Researchers have discovered a new type of iOS malware, which they say can “attack both jailbroken and non-jailbroken” devices.
The team from Palo Alto Networks reported that the malicious software, which it has dubbed YiSpecter, is unlike any other iOS malware that it has come across.
ESET has detected this malware as a trojan with both variants iOS/YiSpecter.A and iOS/YiSpecter.B.
Currently specific to iOS users in China and Taiwan, the malware is thought to be the first of its kind to abuse private APIs in the mobile operating system to carry out harmful actions.
“It spreads via unusual means, including the hijacking of traffic from nationwide ISPs, an SNS worm on Windows, and an offline app installation and community promotion,” the security company explained.
“Many victims have discussed YiSpecter infections of their jailbroken and non-jailbroken iPhones in online forums and have reported the activity to Apple.”
The malware is comprised of four distinct components, which are signed with enterprise certificates.
Through taking advantage of private APIs, these four units are able to “download and install each other” from a command and control server.
Three of the components then embed themselves into iOS by using deceptive techniques that effectively conceals their icons from the operating system’s home screen (known as SpringBoard).
Palo Alto Networks said that the malware can, on infected iOS devices, download, install and launch arbitrary iOS apps.

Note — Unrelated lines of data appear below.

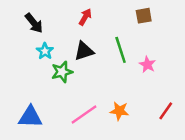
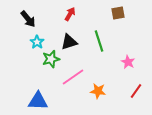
pink star: (147, 65) -> (128, 62), moved
pink line: (84, 115) -> (73, 77), moved
blue triangle: (30, 117) -> (38, 101), moved

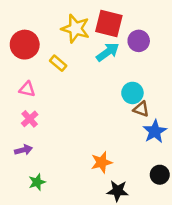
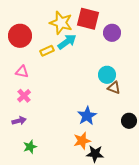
cyan arrow: (108, 52) -> (67, 42), moved
yellow rectangle: (58, 63) -> (47, 51), turned -64
blue star: (155, 131) -> (87, 116), moved
orange star: (101, 162) -> (82, 141), moved
black circle: (160, 175) -> (129, 121), moved

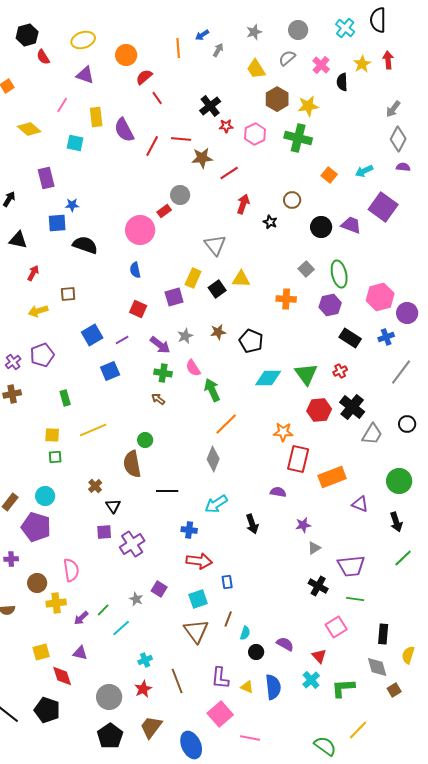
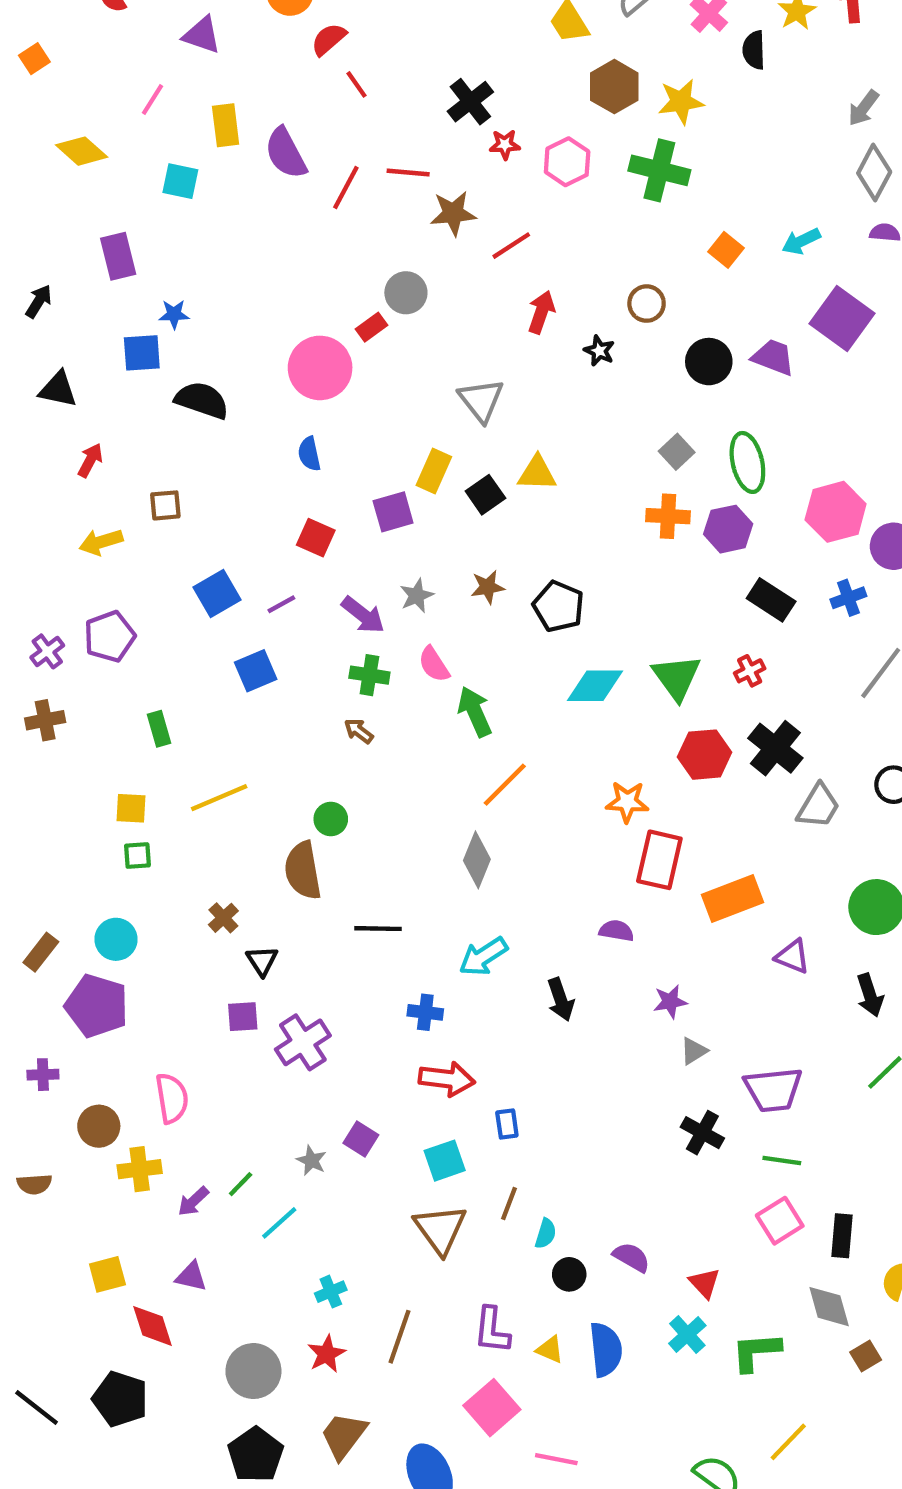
orange cross: (286, 299) -> (668, 516), moved
pink square: (336, 627) -> (780, 1221), moved
brown line: (177, 681) -> (400, 1337), turned 40

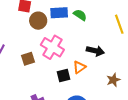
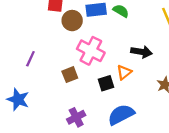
brown square: (28, 59) -> (70, 75), moved

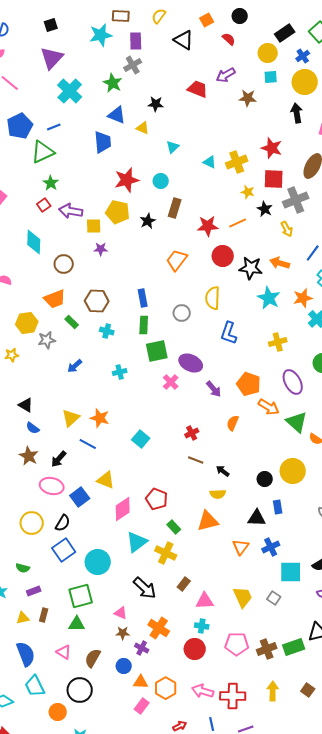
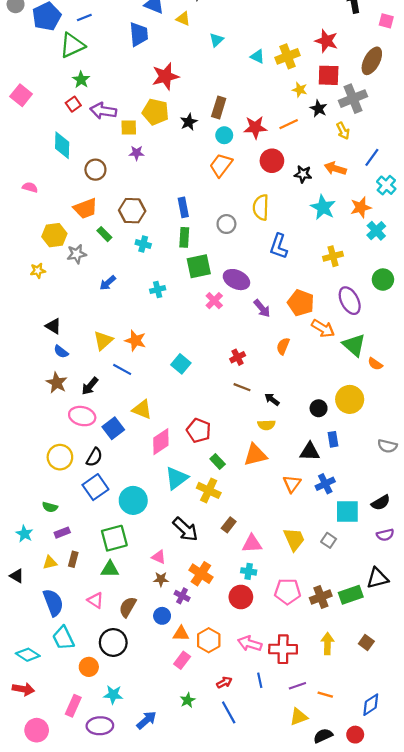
cyan circle: (161, 181) -> (224, 135), moved
black star: (251, 268) -> (303, 174), size x0.7

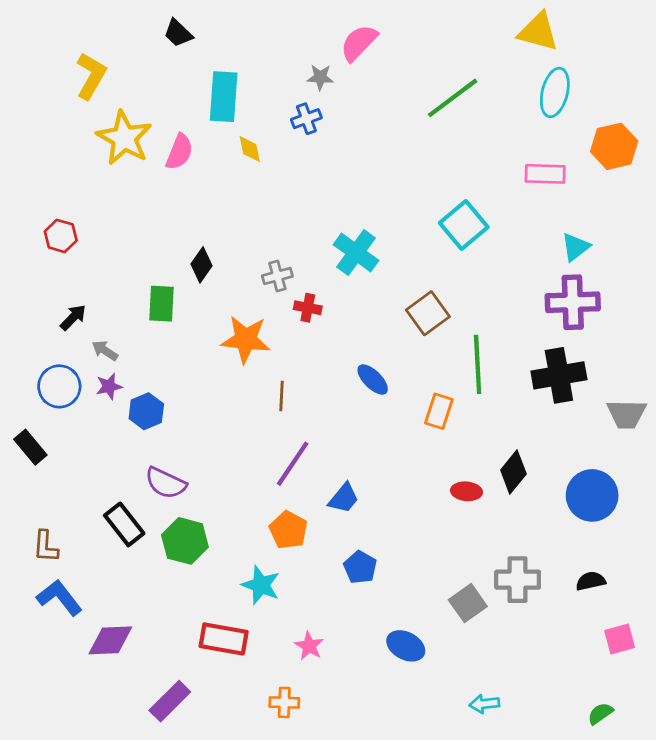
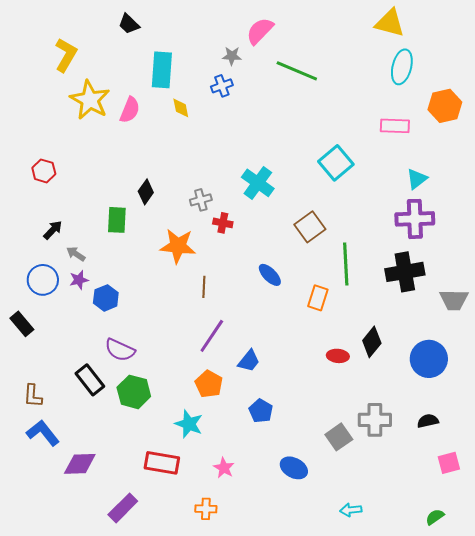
green line: (453, 98) -> (297, 71), moved, turned 60

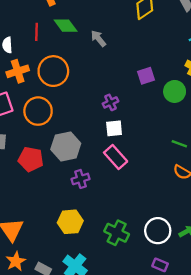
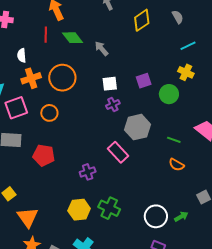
red line: (37, 32) -> (46, 35), moved
orange circle: (38, 111) -> (49, 113), size x0.7
white square: (114, 128) -> (110, 84), moved
gray hexagon: (66, 146) -> (137, 127), moved
green cross: (117, 233) -> (109, 208), moved

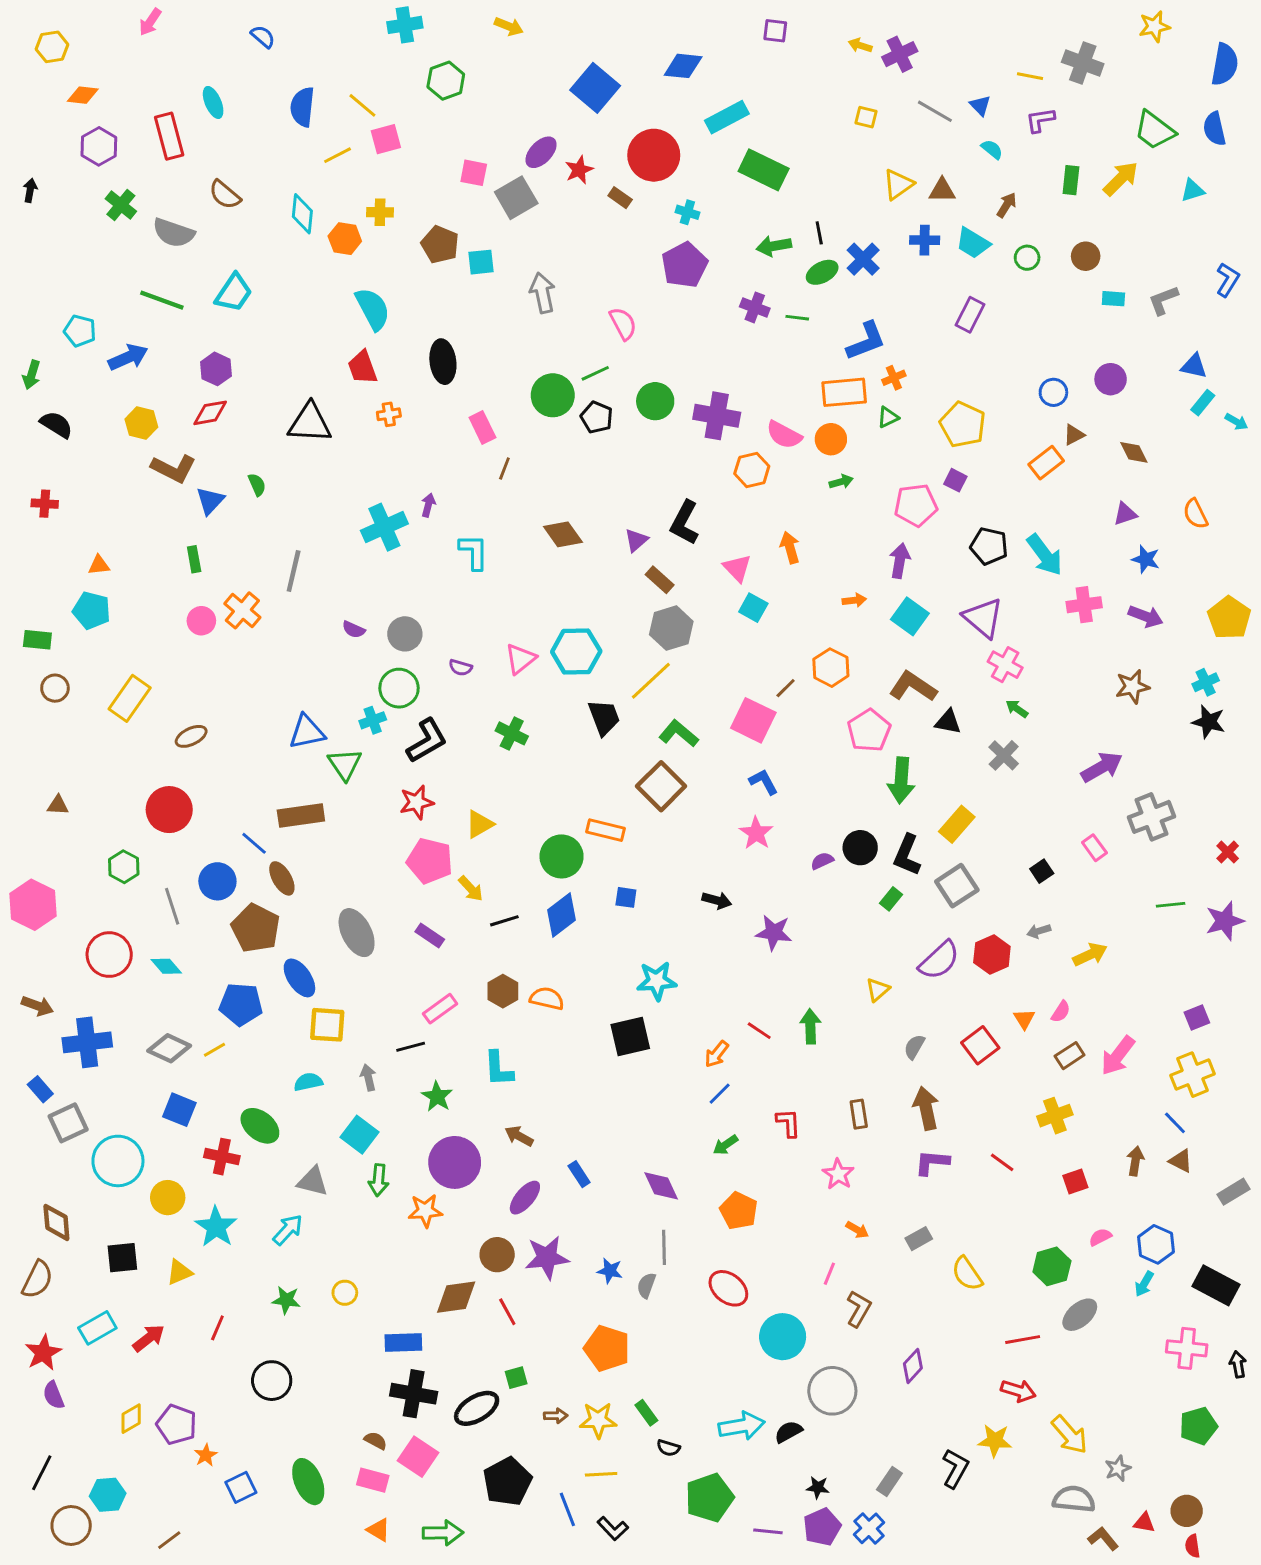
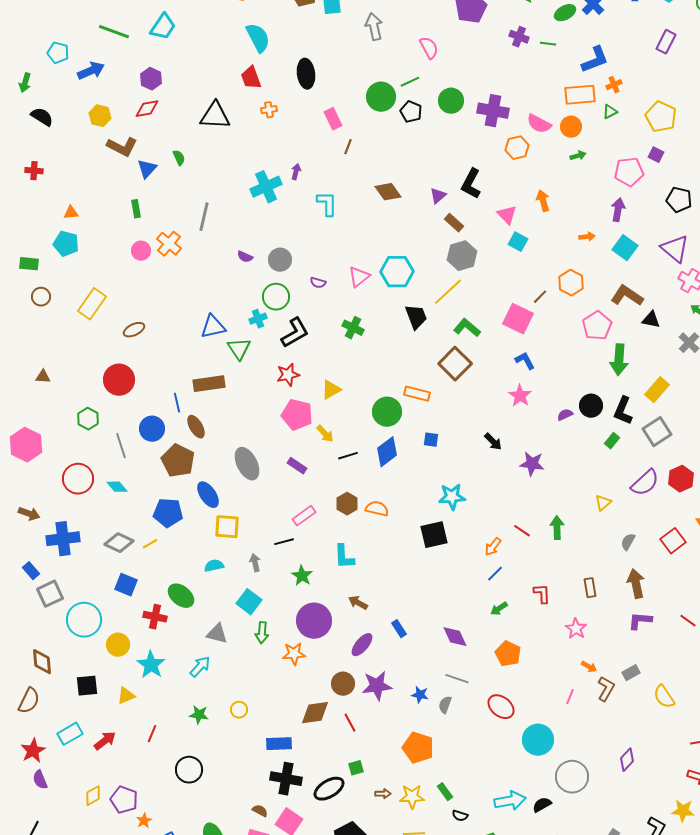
blue line: (254, 843) -> (177, 403), turned 36
black arrow: (717, 900) -> (493, 442), turned 30
gray line: (664, 1247) -> (457, 679), turned -70
brown L-shape: (859, 1309) -> (606, 689), moved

Additionally, YiSpecter can substitute current apps with the ones that it deliberately downloads, “hijack other apps’ execution to display advertisements, change Safari’s default search engine ... and upload device information to the server”.
The security company has reported the malware to Apple, asking the tech giant to “revoke the abused enterprise certificates”.
Its general advice to users is to refrain from downloading apps that come from unofficial sources, which includes websites and developers that are not well-known.